Od wielu lat uczniowie Zespołu szkół Budowlano- Drzewnych y prezentują swoje pracy na Międzynarodowych Targach Maszyn i Narzędzi dla Przemysłu Drzewnego i Meblarskiego "Drema". I co roku zdobywają przynajmniej wyróżnienia. Tym razem jury "zaczarowały": gramofon i nóż do skrawania, wyczarowane przez Beniamina i Szymona, uczniów technikum technologii drewna. Cieszy nas to niezmiernie- mówi Grzegorz Owczarzak, dyrektor ZSB-D w Poznaniu. W tym konkursie, organizowanym zresztą przez wydawnictwo "Inwestor", nasi uczniowie zdobywali nie tylko wyróżnienia, ale i główne nagrody, co dawało im wolny wstęp na wybraną uczelnię w całym kraju. Dla nas- tak nagrody, jak i wyróżnienia są prawdziwym powodem do dumy, zresztą już samo wystawienie prac uczniów na takich renomowanych Targach jest dla nich dużym przeżyciem. Dla szkoły jest to forma prezentacji naszych umiejętności nauczycielskich, chwalimy się także potem tymi pracami podczas "drzwi otwartych" naszej szkoły. Bo przyznajmy, że musimy przyciągać uczniów chętnych do nauki w zawodach technik technologii drewna czy projektant mebli. Rocznie "wypuszczamy" 15-18 absolwentów tych specjalizacji, a to nie za dużo. Gdzie oni potem znajduja pracę? W meblarstwie, stolarstwie, w handlu meblami, ale też w stolarstwie budowlanym-  miejsc pracy dla nich naprawdę nie brakuje.

Na pomysł "wyczarowania" noża w drewnie wpadł mój brat- mówi Beniamin Byndas, wyróżniony w tegorocznym konkursie na Targach "Drema'. A zrobiłem go sam, korzystając przy tym z narzędzi taty, który ma profesjonalny warsztat stolarski. Tato od lat  robi meble, schody, łóżka, co kto z drewna potrzebuje. Myślę o tym, żeby po ukończeniu szkoły wyjechać do USA i przez rok popatrzeć, jak tam prowadzi sie tego typu warsztaty, a potem przejąć interes po ojcu. I go rozwijać , oczywiście.
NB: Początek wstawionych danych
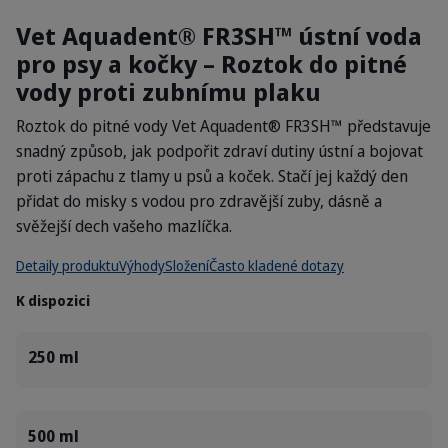
Vet Aquadent® FR3SH™ ústní voda
pro psy a kočky – Roztok do pitné
vody proti zubnímu plaku
Roztok do pitné vody Vet Aquadent® FR3SH™ představuje
snadný způsob, jak podpořit zdraví dutiny ústní a bojovat
proti zápachu z tlamy u psů a koček. Stačí jej každý den
přidat do misky s vodou pro zdravější zuby, dásně a
svěžejší dech vašeho mazlíčka.
Detaily produktu
Výhody
Složení
Často kladené dotazy
K dispozici
250 ml
500 ml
Z wyróżnienia bardzo się ucieszyłem- przyznaje Beniamin- bo nagrodą była warta tysiąc złotych  elektryczna wiertarko- wkrętarka. Przyda mi się do pracy w drewnie na bank.

Jesteśmy jedyną szkołą w Poznaniu i okolicy, która przygotowuje do zawodu technika technologii drewna- podkreśla Beata Cywińska, nauczycielka z ZSB-D. I jesteśmy z tego bardzo dumni. A że do tego mają oni takie osiągnięcia, jak Szymon i Beniamin, to tylko dodaje nam wszystkim skrzydeł.
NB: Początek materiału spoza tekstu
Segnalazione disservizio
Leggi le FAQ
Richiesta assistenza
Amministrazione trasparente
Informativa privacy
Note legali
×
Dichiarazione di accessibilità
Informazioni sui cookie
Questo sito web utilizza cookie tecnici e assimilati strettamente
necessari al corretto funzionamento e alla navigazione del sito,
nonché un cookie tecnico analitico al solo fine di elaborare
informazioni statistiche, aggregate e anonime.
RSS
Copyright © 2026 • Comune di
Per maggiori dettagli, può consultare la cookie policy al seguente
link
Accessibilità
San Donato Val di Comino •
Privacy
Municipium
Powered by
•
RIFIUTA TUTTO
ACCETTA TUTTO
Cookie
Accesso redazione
Dla mnie najważniejsze jest to, że ich zmobilizowałam do wysiłku, bo przygotowanie niecodziennego przedmiotu z drewna to nie tylko zabawa, ale i wymagająca zaangażowania praca- mówi profesor Marek Bartol. Wiem coś o tym , pracuję z tym surowcem od wielu lat. A co też ja sam wyczarowałem fajnego z drewna, z czego jestem najbardziej dumny? Prawdę mówiąc, zabrzmi to prozaicznie- ale: krzesła i stół. Bo zrobiłem takie, o jakich marzyłem. Kiedyś jeden z naszych uczniów zrobił z drewna kosiarkę. Można cuda robić, jak się chce, naprawdę. Można przecież rzeźbić z drewna, ale żyć się chyba z tego za bardzo nie da. Mamy rzeźbiarzy- pasjonatów, ale wiem, że przede wszystkim ci ludzie pracują w zakładach meblarskich, a dopiero potem bawią się drewnem. Bo najpierw trzeba jednak "wyczarować "na chleb.